Hello, I'm having a few problems sorting an internet connection out. I am moving in to an outbuilding which is way to the garden from the main house which is where our bt router is set up. I will have is a standard phone line cable coming in underground from the main house which is great, but I have no idea if it is possible to set up a second router as I was told by a representative at pc world that I would not be able to run two routers on the same phone line. Power line internet extenders is out of the questions as the power comes in separately which is a shame. The bloke in store told me my best option was a Belkin long range router for around £129 for extended signal which was on special offer with Mcaffee for just £10 which sounded like a scam? I'm just hoping you guys can shed some light on some simple options as although i have built my own pc's and love computers i am sadly still far from an expert! Regards, Josh
Is there any chance of laying an Ethernet cable? How far out is the outhouse from your house? He is correct. You can only use one router as far as I know as you're only allocated one external IP address. However, that's not to say that you can't wire a second router in using Ethernet of as a wireless booster if it supports that feature.

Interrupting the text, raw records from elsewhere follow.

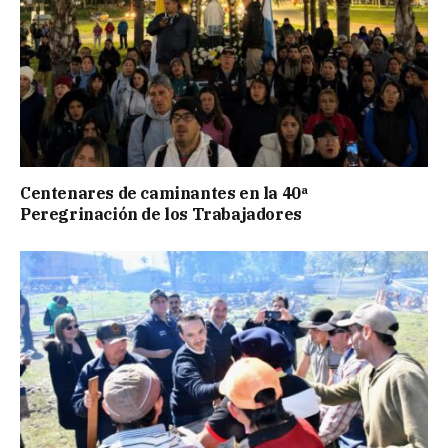
Centenares de caminantes en la 40ª
Peregrinación de los Trabajadores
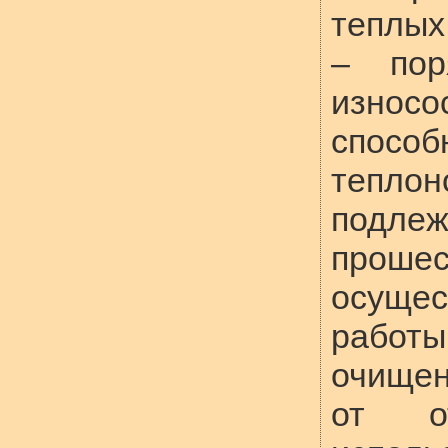
теплых
– пор
износ
способ
теплон
подле
прош
осуще
работ
очищен
от о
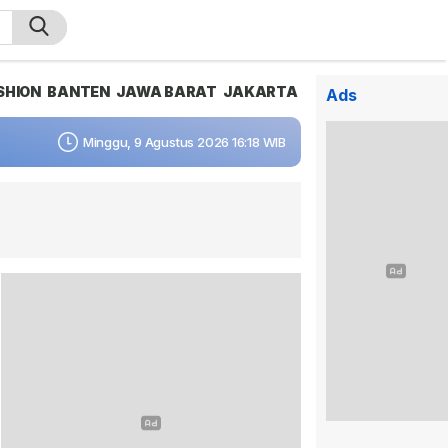
SHION
BANTEN
JAWA BARAT
JAKARTA
Ads
Minggu, 9 Agustus 2026 16:18 WIB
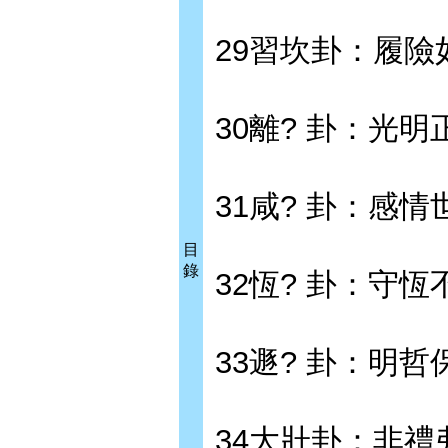
29習坎卦：履險
30離? 卦：光明
31咸? 卦：感情
目
錄
32恆? 卦：守恆
33遯? 卦：明哲
34大壯卦：非禮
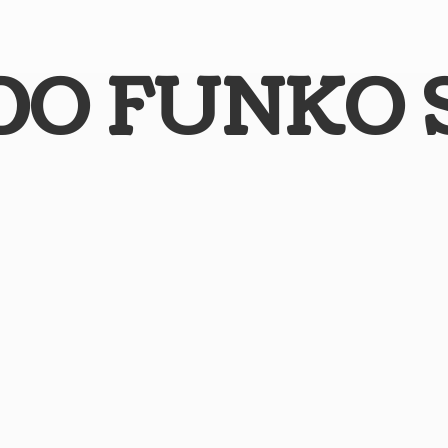
DO
FUNKO 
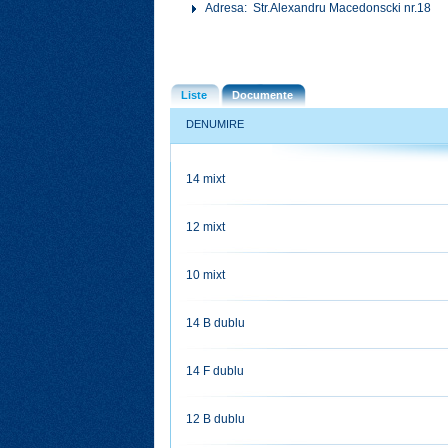
Adresa: Str.Alexandru Macedonscki nr.18
Liste
Documente
DENUMIRE
14 mixt
12 mixt
10 mixt
14 B dublu
14 F dublu
12 B dublu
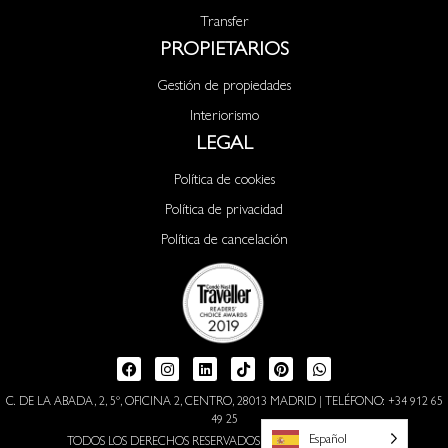
Transfer
PROPIETARIOS
Gestión de propiedades
Interiorismo
LEGAL
Política de cookies
Política de privacidad
Política de cancelación
C. DE LA ABADA, 2, 5º, OFICINA 2, CENTRO, 28013 MADRID | TELÉFONO: +34 912 65
49 25
Español
TODOS LOS DERECHOS RESERVADOS © [YEAR] VANRAYS S.L.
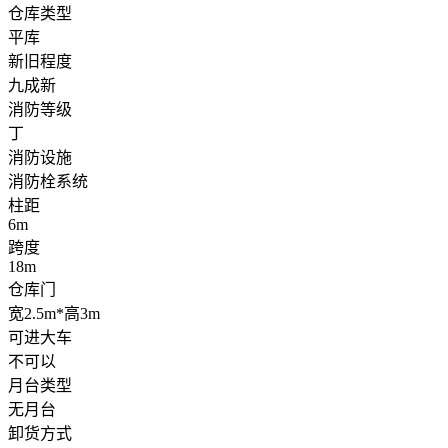
仓库类型
平库
新旧程度
九成新
消防等级
丁
消防设施
消防栓系统
柱距
6m
跨度
18m
仓库门
宽2.5m*高3m
可进大车
不可以
月台类型
无月台
卸货方式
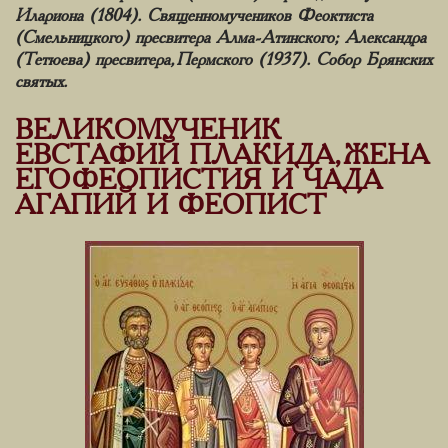
Илариона (1804). Священномучеников Феоктиста
(Смельницкого) пресвитера Алма-Атинского; Александра
(Тетюева) пресвитера, Пермского (1937). Собор Брянских
святых.
ВЕЛИКОМУЧЕНИК
ЕВСТАФИЙ ПЛАКИДА, ЖЕНА
ЕГО ФЕОПИСТИЯ И ЧАДА
АГАПИЙ И ФЕОПИСТ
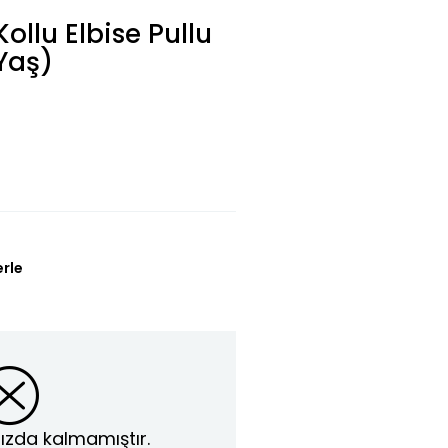
ollu Elbise Pullu
Yaş)
erle
ızda kalmamıştır.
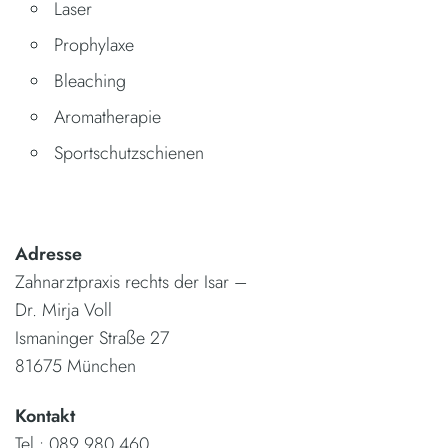
Laser
Prophylaxe
Bleaching
Aromatherapie
Sportschutzschienen
_
Adresse
Zahnarztpraxis rechts der Isar –
Dr. Mirja Voll
Ismaninger Straße 27
81675 München
Kontakt
Tel.: 089 980 460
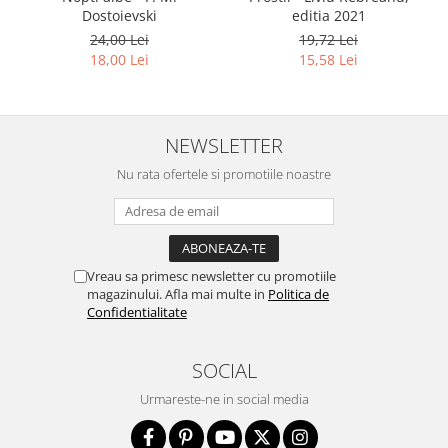
Dostoievski
editia 2021
24,00 Lei
19,72 Lei
18,00 Lei
15,58 Lei
NEWSLETTER
Nu rata ofertele si promotiile noastre
Vreau sa primesc newsletter cu promotiile
magazinului. Afla mai multe in
Politica de
Confidentialitate
SOCIAL
Urmareste-ne in social media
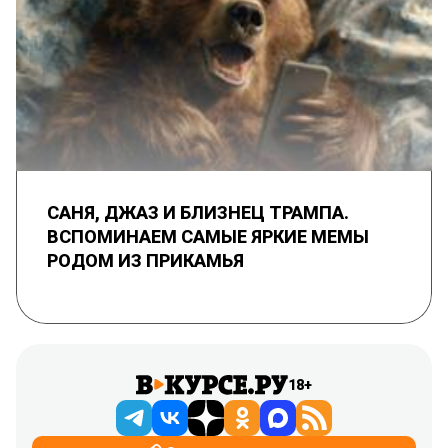
САНЯ, ДЖАЗ И БЛИЗНЕЦ ТРАМПА.
ВСПОМИНАЕМ САМЫЕ ЯРКИЕ МЕМЫ
РОДОМ ИЗ ПРИКАМЬЯ
18+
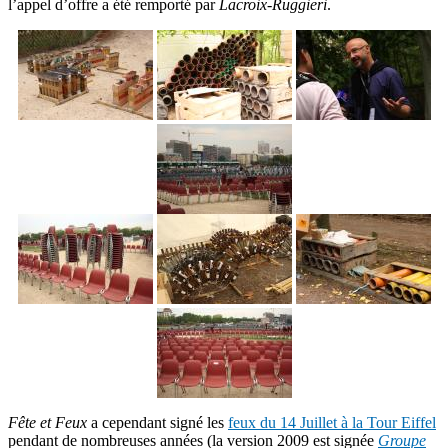
l’appel d’offre a été remporté par
Lacroix-Ruggieri
.
Fête et Feux
a cependant signé les
feux du 14 Juillet à la Tour Eiffel
pendant de nombreuses années (la version 2009 est signée
Groupe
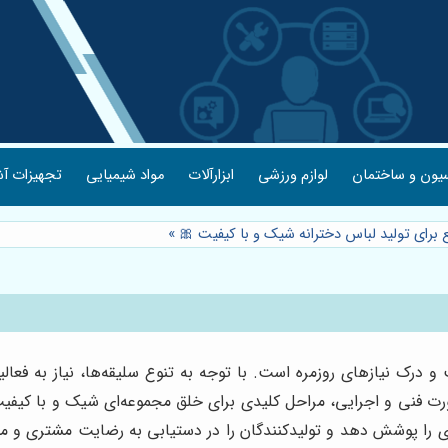
یون و ساختمان
لوازم ورزشی
ابزارآلات
مواد شیمیایی
تجهیزات آش
ع برای تولید لباس دخترانه شیک و با کیفیت 🎀
»
 و درک نیازهای روزمره است. با توجه به تنوع سلیقه‌ها، نیاز به فع
 صورت فنی و اجرایی، مراحل کلیدی برای خلق مجموعه‌ای شیک و با کیفیت
 را پوشش دهد و تولیدکنندگان را در دستیابی به رضایت مشتری و موفقیت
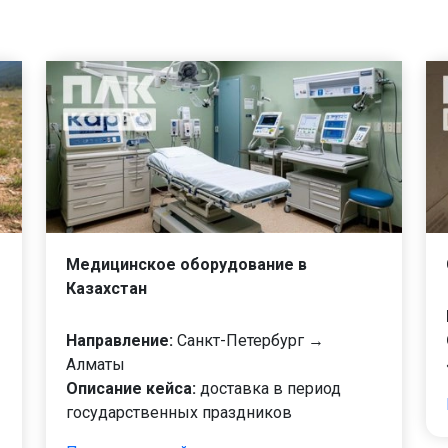
Медицинское оборудование в
Казахстан
Направление:
Санкт-Петербург →
Алматы
Описание кейса:
доставка в период
государственных праздников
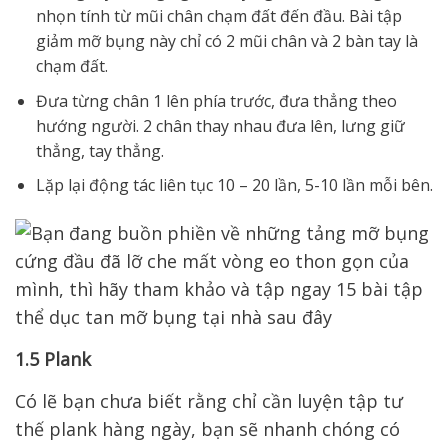
nhọn tính từ mũi chân chạm đất đến đầu. Bài tập
giảm mỡ bụng này chỉ có 2 mũi chân và 2 bàn tay là
chạm đất.
Đưa từng chân 1 lên phía trước, đưa thẳng theo
hướng người. 2 chân thay nhau đưa lên, lưng giữ
thẳng, tay thẳng.
Lặp lại động tác liên tục 10 – 20 lần, 5-10 lần mỗi bên.
1.5 Plank
Có lẽ bạn chưa biết rằng chỉ cần luyện tập tư
thế plank hàng ngày, bạn sẽ nhanh chóng có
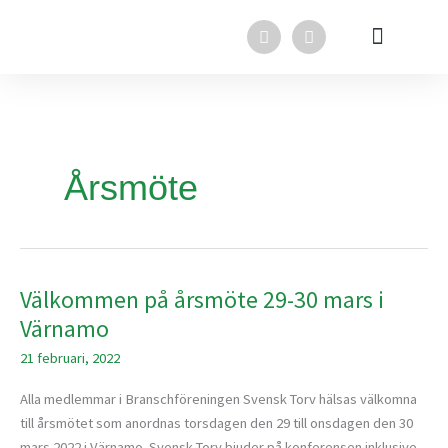
Hoppa
F
L
till
a
i
innehåll
c
n
e
k
Svensk Torv i media
Svensk Torv
In English
b
e
o
d
o
i
k
n
Årsmöte
Välkommen på årsmöte 29-30 mars i
Välkommen
på
Värnamo
årsmöte
21 februari, 2022
29-
30
Alla medlemmar i Branschföreningen Svensk Torv hälsas välkomna
mars
till årsmötet som anordnas torsdagen den 29 till onsdagen den 30
i
mars 2022 i Värnamo. Svensk Torv bjuder på konferensen inklusive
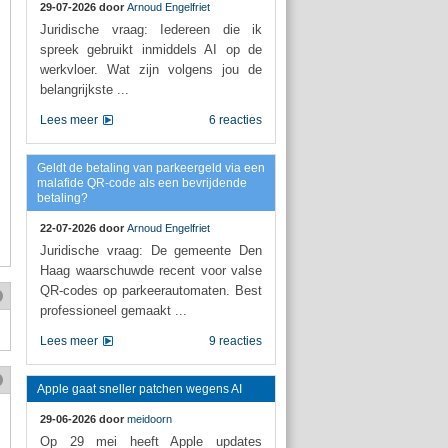
29-07-2026 door
Arnoud Engelfriet
Juridische vraag: Iedereen die ik
spreek gebruikt inmiddels AI op de
werkvloer. Wat zijn volgens jou de
belangrijkste ...
Lees meer
6 reacties
Geldt de betaling van parkeergeld via een
malafide QR-code als een bevrijdende
betaling?
22-07-2026 door
Arnoud Engelfriet
Juridische vraag: De gemeente Den
Haag waarschuwde recent voor valse
QR-codes op parkeerautomaten. Best
professioneel gemaakt ...
Lees meer
9 reacties
Apple gaat sneller patchen wegens AI
29-06-2026 door
meidoorn
Op 29 mei heeft Apple updates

The outhouse is not to far for me to lay an Ethernet cable and i have some 50ft long laying in garage barely used. I thought that a router would only be able to distribute an internet connection whilst plugged in via cat5 phone line. Or would I need a specific type of router in the outbuilding? also will there be a loss in speed as this is primarily what I am trying to avoid? Cheers for the reply!
I believe what The DutchDude is saying is that you can use the 2nd router as an extender if you connect it to the first router via a Ethernet cable
Correct. If you disable DHCP on the second router, and used it as an access hub rather than for its routing purposes, you should be okay. Leave the DHCP duties up to the main router and the second one will get its IP addresses distributed from there. Although, if you have the Ethernet cable laying around, I'd opt for a much easier to configure switch and running the Ethernet cable. Unless Wi-Fi is needed, that would be my chosen choice due to its simplicity. I've done the same with my router being downstairs and wanting hard-wired connections upstairs.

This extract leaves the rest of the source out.